The task: Work out how many lines below contain the word "Administrateur". Only the number is wanted.

Data for this exercise:
· · · ·
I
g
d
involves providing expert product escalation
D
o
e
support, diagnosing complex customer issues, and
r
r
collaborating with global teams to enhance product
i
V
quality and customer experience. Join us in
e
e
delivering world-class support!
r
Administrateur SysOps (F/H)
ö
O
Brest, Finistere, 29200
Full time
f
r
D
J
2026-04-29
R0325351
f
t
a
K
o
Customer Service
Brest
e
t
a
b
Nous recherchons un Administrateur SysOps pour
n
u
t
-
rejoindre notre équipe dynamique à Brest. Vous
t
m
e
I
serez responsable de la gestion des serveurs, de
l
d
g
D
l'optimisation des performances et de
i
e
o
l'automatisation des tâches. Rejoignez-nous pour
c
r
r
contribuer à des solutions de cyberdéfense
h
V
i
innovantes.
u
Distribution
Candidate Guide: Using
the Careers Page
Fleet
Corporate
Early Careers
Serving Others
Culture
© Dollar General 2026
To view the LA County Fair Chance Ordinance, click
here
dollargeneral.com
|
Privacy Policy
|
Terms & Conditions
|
· · · ·
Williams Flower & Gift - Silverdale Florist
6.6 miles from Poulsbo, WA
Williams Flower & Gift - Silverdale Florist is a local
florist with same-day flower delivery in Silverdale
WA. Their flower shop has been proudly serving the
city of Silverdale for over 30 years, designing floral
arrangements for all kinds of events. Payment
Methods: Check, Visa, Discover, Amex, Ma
· · · ·
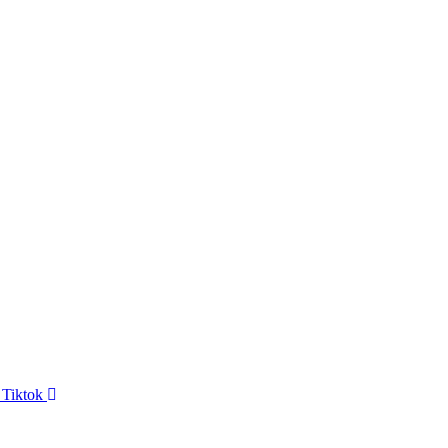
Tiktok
· · · ·
Output of the exercise: 2